Olivia Rodrigo said on Thursday that her new single “The Cure” has nothing to do with the band The Cure, even as fans spent the week parsing every clue around the song’s title. The pop star is set to release the track on Friday as the second single from her forthcoming album, you seem pretty sad for a girl so in love.
Rodrigo called “The Cure” her favorite song on the album and one of her favorite songs she has ever made, giving the release an unusually personal weight before listeners have even heard the full track. She posted the single artwork on Instagram on Tuesday, showing herself holding red string in a cat’s cradle-like shape that spelled out the song’s title, then followed it on Wednesday with a snippet of the music video that showed women in nurse uniforms and chunky white heels walking toward powdery pink doors marked “OR.”
The timing matters because Rodrigo has already turned the album rollout into a puzzle box. Last month, she confirmed in an interview with Cosmopolitan that the string is important to the album’s themes, and that detail quickly fed speculation around the single. The red thread also echoes the Red String Theory, or Red Thread of Fate, a belief drawn from East Asian mythology about invisible ties between people.
That left room for fans to wonder whether the song title was pointing to Robert Smith and the band The Cure, especially given Rodrigo’s public admiration for the group. She has previously described Smith as “perhaps the best songwriter to come out of England” and “a personal hero” of hers, and last June she brought him out as a surprise guest during her headlining Glastonbury set, where they performed “Friday I’m in Love” and “Just Like Heaven” together.
Smith himself has spoken warmly about the connection. In Rodrigo’s April cover story for British Vogue, he said she calls him often to talk about clothes and fashion and that they had spent “a couple of memorable nights in the studio together.” He added, “I can’t wait to hear what she does next!”

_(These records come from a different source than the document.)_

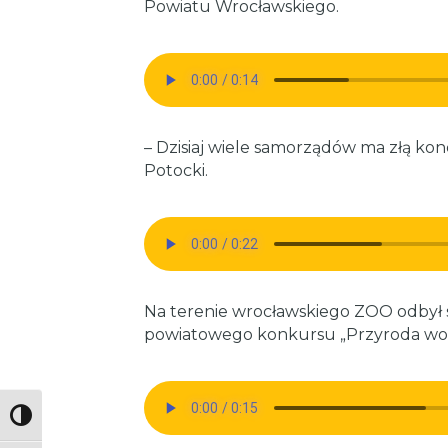
Powiatu Wrocławskiego.
– Dzisiaj wiele samorządów ma złą ko
Potocki.
Na terenie wrocławskiego ZOO odbył się
powiatowego konkursu „Przyroda wok
Toggle High Contrast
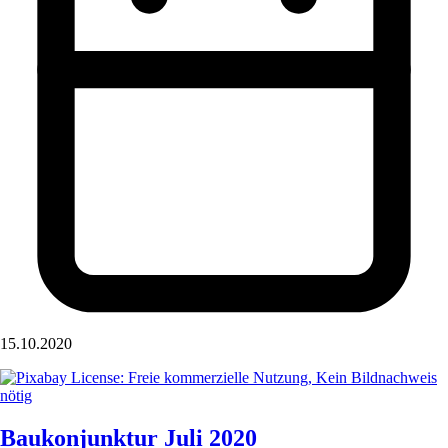
15.10.2020
Baukonjunktur Juli 2020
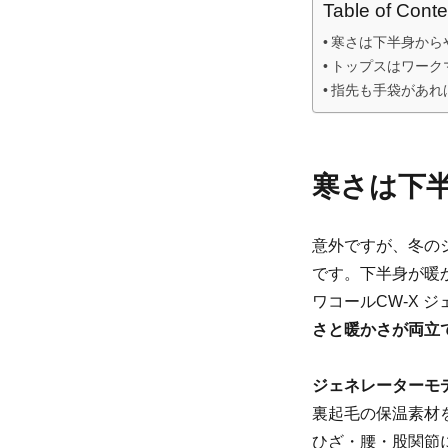
Table of Conte
寒さは下半身から
トップスはワーク
指先も手袋があれ
寒さは下
意外ですが、冬の
です。下半身が暖
ワコールCW-X 
さと暖かさが両立
ジェネレーターモデ
裏起毛の保温素材
ひざ・腰・股関節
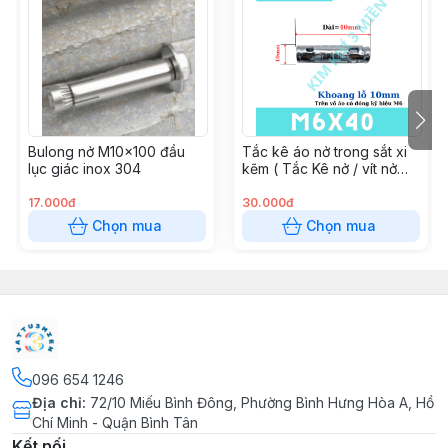
Bulong nở M10x100 đầu
Tắc kê áo nở trong sắt xi
lục giác inox 304
kẽm ( Tắc Kê nở / vít nở
đóng tường )
17.000đ
30.000đ
Chọn mua
Chọn mua
096 654 1246
Địa chỉ
:
72/10 Miếu Bình Đông, Phường Bình Hưng Hòa A, Hồ
Chí Minh - Quận Bình Tân
Kết nối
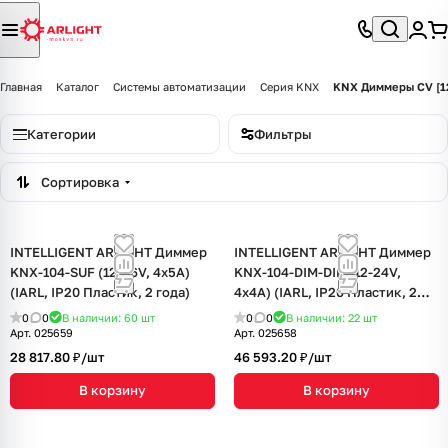
Главная
Каталог
Системы автоматизации
Серия KNX
KNX Диммеры CV [1
Категории
Фильтры
Сортировка
INTELLIGENT ARLIGHT Диммер
INTELLIGENT ARLIGHT Диммер
KNX-104-SUF (12-36V, 4x5A)
KNX-104-DIM-DIN (12-24V,
(IARL, IP20 Пластик, 2 года)
4x4A) (IARL, IP20 Пластик, 2
года)
0
0
В наличии: 60
шт
0
0
В наличии: 22
шт
Арт.
025659
Арт.
025658
28 817.80 ₽/
шт
46 593.20 ₽/
шт
В корзину
В корзину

Rodrigo, though, drew the line on Thursday during an appearance on iHeartRadio’s Elvis Duran Show. The title of “The Cure” is not a nod to Smith’s band, she said, calling it “just a happy coincidence, I suppose.” That does not erase the trail of clues she has left for fans, but it does settle the question that has hovered over the rollout all week: the new single is not a tribute to The Cure, even if the coincidence has made it one of the most closely watched songs in her release calendar.